[TASK MATERIAL Boundary: Start]
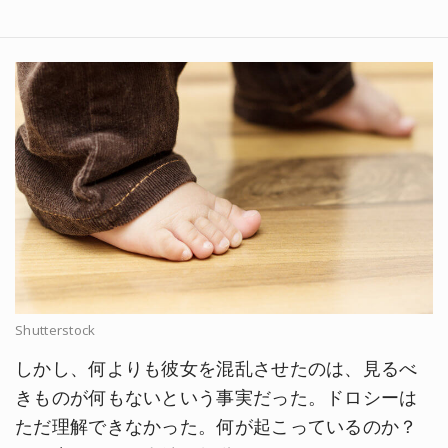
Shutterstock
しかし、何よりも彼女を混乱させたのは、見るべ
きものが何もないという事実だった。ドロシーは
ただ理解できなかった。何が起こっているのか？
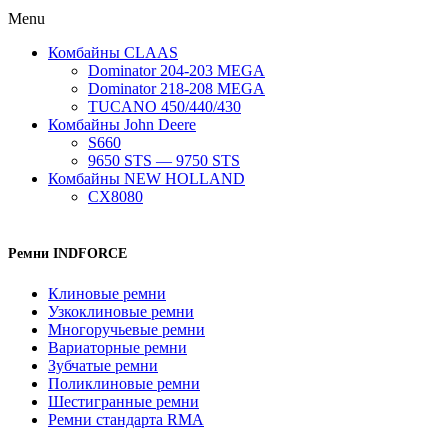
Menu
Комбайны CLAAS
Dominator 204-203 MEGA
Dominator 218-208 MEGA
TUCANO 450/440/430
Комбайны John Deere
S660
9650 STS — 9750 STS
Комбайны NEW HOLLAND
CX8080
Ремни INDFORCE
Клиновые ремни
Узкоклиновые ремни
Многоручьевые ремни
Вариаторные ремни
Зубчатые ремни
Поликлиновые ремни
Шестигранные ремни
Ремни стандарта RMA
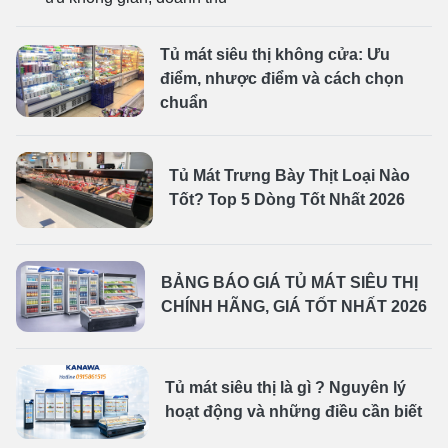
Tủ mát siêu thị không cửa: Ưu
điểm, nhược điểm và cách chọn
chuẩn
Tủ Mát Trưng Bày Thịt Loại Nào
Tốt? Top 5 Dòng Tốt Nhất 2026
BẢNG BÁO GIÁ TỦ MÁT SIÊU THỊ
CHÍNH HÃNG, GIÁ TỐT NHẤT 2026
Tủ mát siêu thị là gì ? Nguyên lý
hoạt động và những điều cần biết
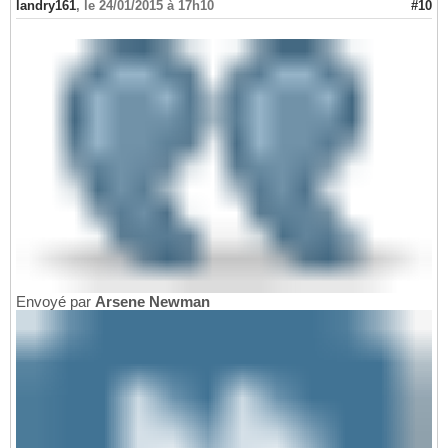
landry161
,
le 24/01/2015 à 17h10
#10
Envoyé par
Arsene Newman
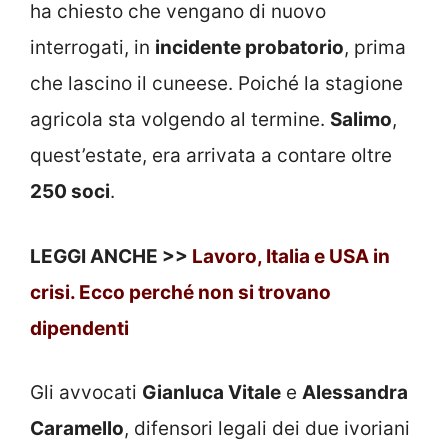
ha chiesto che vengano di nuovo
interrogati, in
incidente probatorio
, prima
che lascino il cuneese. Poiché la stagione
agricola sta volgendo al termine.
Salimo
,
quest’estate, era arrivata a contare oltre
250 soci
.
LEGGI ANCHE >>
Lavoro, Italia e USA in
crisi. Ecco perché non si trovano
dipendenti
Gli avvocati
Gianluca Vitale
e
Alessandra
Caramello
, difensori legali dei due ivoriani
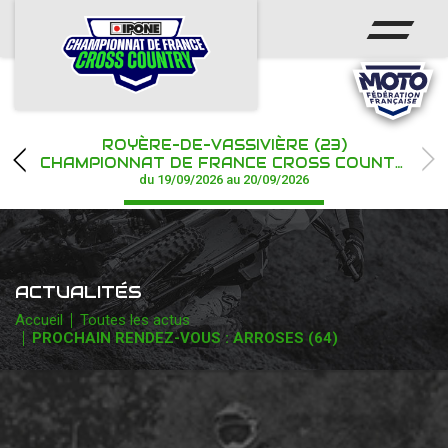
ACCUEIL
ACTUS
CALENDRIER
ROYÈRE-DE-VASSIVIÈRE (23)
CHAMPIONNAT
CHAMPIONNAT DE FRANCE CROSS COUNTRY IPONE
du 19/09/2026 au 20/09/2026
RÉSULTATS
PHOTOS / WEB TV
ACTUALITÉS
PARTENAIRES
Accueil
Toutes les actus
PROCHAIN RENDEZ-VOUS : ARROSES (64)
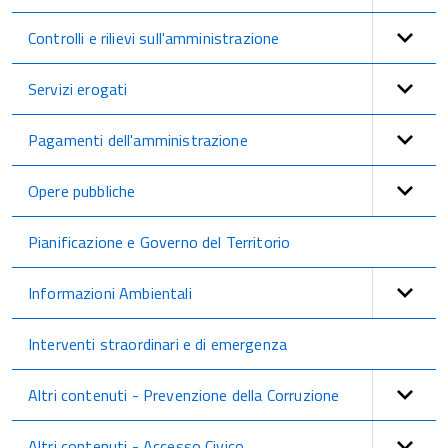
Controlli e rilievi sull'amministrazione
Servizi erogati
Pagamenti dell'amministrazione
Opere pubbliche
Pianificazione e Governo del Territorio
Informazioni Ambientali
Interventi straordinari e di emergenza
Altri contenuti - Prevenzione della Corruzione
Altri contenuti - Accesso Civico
[TASK MATERIAL Boundary: End]
[TASK MATERIAL Boundary: Start]
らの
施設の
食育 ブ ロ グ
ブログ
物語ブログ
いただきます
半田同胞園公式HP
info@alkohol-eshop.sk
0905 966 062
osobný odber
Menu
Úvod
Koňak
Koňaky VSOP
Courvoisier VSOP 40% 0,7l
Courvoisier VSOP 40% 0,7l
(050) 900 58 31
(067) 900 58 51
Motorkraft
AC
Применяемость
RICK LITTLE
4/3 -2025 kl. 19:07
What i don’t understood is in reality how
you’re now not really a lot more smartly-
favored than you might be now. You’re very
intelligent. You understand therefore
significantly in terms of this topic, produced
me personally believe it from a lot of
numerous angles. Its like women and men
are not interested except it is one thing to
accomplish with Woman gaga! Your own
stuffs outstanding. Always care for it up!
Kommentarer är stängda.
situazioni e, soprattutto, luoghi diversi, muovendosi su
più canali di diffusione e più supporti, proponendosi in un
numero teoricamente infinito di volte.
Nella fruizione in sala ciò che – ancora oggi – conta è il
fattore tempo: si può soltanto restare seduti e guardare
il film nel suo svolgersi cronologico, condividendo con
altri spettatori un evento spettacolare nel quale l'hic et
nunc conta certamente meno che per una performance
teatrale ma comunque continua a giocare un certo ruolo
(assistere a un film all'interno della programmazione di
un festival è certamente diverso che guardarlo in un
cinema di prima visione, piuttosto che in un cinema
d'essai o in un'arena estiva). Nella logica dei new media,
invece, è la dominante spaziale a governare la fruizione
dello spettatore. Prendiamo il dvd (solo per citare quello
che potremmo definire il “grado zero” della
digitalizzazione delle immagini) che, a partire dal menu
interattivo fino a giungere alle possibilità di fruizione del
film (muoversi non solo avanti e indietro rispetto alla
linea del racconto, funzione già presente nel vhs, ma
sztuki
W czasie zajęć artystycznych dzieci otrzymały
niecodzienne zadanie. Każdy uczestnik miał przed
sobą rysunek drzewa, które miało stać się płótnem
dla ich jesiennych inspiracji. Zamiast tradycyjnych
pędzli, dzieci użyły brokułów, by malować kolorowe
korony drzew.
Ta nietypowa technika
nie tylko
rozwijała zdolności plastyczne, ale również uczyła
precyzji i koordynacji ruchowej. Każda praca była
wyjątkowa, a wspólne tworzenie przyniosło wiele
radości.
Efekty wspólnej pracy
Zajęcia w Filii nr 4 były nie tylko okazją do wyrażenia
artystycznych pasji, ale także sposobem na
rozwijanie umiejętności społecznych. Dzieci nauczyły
[TASK MATERIAL Boundary: End]
[TASK MATERIAL Boundary: Start]
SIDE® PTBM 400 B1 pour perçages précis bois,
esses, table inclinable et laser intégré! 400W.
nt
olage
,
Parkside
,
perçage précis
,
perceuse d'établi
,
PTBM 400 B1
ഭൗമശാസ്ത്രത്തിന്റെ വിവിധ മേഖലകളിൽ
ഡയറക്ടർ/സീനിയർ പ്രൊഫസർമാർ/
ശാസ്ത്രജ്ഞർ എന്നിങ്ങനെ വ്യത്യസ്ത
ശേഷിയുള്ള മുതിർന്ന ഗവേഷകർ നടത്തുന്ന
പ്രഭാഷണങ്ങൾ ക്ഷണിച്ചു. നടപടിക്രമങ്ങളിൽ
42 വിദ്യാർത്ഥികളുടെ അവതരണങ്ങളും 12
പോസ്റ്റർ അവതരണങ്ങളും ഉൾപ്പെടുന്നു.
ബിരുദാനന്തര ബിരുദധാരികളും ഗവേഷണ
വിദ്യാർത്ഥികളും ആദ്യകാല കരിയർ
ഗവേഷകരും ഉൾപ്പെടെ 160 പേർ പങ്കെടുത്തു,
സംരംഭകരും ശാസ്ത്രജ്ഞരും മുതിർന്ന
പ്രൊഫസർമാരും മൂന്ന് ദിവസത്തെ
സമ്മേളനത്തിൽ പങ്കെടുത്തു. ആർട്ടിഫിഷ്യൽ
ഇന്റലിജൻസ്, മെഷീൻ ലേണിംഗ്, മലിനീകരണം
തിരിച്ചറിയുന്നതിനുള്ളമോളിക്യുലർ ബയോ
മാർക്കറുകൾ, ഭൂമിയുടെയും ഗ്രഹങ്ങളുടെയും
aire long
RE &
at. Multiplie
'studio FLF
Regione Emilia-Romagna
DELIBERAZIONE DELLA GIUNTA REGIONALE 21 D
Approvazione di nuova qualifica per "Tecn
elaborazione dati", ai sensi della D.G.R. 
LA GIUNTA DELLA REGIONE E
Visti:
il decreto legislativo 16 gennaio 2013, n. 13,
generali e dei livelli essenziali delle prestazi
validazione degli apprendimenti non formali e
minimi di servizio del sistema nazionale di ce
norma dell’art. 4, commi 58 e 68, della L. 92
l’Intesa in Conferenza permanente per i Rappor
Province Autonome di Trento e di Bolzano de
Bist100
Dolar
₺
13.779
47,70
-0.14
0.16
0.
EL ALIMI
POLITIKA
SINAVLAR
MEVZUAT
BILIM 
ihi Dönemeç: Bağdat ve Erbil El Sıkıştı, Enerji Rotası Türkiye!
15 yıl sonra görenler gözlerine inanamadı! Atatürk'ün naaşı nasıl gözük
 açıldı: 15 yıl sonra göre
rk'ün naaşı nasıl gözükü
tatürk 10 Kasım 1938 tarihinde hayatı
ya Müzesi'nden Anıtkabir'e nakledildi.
[TASK MATERIAL Boundary: End]
In the data above, how many lines carry the string "artystycznych"? Only the number should be given.

# [WRITTEN ANSWER]
2